■ The problem
Scan the records below. Copy every line in which the word "злотых" appears.
= = = = =
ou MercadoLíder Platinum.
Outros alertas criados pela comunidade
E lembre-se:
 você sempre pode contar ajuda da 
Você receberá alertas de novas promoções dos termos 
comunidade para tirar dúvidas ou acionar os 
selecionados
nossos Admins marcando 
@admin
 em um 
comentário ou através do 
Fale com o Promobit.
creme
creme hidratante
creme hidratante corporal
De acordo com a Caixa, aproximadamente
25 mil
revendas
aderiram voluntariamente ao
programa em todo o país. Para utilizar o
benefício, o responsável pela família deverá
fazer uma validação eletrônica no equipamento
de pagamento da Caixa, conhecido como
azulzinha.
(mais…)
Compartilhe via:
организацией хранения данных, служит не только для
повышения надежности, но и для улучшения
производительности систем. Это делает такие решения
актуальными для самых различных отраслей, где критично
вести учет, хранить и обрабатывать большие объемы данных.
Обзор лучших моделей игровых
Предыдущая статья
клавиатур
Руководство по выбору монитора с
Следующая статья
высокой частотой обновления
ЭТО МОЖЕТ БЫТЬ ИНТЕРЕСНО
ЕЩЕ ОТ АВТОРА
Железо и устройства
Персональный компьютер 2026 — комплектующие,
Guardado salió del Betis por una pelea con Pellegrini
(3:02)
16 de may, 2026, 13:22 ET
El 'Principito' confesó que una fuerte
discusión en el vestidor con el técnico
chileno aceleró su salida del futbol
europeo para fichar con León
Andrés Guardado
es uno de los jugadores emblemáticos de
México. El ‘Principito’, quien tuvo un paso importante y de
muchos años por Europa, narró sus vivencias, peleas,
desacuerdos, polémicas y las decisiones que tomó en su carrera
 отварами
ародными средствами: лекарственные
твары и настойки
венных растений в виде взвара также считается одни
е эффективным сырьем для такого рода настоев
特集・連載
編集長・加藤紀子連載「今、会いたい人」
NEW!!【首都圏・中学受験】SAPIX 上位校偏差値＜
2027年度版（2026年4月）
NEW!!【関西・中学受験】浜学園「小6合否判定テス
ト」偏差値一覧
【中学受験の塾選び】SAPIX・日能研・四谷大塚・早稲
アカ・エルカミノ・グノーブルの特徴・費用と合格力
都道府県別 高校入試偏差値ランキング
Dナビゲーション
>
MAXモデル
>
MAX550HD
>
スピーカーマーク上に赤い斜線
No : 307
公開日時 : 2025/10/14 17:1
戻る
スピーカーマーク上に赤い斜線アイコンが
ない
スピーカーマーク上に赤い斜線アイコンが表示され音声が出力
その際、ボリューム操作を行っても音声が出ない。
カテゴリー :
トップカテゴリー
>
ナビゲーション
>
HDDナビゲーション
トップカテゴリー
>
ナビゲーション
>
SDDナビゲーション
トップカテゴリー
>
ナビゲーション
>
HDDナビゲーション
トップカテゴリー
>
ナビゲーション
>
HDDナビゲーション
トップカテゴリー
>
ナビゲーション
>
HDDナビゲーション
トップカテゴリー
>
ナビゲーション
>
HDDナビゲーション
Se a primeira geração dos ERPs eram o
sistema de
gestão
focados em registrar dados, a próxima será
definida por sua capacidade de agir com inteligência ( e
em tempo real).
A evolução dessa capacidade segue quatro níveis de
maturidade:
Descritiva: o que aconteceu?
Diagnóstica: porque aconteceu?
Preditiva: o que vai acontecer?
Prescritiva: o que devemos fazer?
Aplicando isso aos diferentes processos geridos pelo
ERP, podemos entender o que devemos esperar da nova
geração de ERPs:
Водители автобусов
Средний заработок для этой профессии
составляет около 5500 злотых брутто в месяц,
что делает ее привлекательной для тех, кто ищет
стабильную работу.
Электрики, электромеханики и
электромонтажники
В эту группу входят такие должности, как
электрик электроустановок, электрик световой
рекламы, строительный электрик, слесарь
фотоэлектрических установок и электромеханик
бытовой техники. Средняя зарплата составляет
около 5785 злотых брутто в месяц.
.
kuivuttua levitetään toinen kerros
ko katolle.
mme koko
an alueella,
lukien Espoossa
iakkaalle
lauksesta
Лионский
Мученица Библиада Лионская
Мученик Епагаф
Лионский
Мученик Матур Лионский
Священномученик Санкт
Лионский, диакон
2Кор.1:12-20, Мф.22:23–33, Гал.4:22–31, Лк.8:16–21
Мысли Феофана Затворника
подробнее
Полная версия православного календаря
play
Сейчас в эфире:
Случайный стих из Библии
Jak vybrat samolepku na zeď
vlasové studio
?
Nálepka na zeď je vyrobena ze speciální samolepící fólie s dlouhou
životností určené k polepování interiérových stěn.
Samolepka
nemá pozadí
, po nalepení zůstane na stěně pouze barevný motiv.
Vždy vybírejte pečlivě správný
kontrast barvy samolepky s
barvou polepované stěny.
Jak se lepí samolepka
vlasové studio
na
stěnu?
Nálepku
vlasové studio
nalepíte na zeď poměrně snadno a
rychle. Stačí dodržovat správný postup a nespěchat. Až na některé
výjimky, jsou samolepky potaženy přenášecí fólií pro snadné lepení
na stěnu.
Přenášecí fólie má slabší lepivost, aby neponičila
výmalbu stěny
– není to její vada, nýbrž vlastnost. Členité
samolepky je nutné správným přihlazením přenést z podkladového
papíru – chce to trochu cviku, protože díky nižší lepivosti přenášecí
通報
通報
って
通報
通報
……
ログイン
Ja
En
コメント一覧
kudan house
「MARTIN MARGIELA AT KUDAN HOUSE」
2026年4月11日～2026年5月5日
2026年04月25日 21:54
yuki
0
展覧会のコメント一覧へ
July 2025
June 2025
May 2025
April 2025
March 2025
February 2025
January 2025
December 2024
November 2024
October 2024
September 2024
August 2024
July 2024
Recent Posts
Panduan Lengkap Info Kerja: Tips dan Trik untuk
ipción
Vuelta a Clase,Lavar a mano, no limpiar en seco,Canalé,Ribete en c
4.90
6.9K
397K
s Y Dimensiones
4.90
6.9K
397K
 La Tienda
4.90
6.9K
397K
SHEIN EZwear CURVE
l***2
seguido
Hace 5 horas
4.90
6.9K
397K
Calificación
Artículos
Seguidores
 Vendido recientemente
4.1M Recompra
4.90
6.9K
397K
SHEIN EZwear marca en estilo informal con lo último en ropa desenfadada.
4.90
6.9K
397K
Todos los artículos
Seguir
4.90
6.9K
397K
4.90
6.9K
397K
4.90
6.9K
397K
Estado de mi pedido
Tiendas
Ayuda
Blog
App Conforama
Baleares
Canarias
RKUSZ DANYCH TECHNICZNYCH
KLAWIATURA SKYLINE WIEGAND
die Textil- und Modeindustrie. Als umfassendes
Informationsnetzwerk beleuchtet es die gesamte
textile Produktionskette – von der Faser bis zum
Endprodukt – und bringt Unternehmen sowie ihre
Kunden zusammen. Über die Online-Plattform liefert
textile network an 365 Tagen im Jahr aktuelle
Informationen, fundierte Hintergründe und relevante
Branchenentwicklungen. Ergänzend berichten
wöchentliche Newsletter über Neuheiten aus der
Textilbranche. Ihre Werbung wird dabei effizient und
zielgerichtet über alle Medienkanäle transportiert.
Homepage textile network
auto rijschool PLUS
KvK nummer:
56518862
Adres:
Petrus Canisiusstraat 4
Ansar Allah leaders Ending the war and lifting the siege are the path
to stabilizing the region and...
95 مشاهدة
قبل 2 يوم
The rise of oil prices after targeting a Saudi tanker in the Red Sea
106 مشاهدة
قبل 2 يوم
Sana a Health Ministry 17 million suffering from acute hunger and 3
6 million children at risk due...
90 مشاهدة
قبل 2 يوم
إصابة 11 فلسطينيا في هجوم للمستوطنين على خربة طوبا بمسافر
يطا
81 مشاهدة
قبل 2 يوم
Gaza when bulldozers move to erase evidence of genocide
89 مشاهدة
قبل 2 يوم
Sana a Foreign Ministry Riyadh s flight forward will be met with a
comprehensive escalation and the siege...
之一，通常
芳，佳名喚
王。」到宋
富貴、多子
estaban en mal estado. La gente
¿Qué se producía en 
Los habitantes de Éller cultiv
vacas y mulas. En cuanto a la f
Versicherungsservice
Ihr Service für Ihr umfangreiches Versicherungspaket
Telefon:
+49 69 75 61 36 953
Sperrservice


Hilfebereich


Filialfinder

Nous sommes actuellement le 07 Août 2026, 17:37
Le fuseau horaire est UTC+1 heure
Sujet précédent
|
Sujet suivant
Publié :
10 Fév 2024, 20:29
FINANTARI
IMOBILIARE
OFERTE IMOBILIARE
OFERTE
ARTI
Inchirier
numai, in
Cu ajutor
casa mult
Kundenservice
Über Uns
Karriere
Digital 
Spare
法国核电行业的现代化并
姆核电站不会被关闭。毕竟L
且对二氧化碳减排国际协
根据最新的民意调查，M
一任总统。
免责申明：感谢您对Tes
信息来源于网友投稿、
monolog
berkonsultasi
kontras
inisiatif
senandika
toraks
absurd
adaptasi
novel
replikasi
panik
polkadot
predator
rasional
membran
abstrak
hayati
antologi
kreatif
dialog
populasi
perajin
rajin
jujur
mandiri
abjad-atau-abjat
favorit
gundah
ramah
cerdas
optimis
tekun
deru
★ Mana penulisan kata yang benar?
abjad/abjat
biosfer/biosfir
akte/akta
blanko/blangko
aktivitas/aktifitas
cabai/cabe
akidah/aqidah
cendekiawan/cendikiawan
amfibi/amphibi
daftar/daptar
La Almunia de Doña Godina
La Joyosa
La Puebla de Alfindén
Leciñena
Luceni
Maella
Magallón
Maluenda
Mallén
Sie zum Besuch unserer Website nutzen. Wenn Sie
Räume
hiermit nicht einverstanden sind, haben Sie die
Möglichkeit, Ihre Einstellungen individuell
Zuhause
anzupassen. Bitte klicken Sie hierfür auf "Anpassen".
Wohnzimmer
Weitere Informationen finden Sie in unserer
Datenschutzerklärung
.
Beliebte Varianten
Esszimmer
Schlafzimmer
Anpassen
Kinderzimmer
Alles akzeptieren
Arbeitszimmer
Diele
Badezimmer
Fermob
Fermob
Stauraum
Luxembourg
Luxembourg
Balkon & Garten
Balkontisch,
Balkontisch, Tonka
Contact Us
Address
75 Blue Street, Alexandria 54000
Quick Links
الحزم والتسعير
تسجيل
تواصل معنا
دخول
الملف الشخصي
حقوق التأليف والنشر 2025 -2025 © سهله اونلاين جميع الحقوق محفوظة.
= = = = =
■ Response for this exercise
составляет около 5500 злотых брутто в месяц,
около 5785 злотых брутто в месяц.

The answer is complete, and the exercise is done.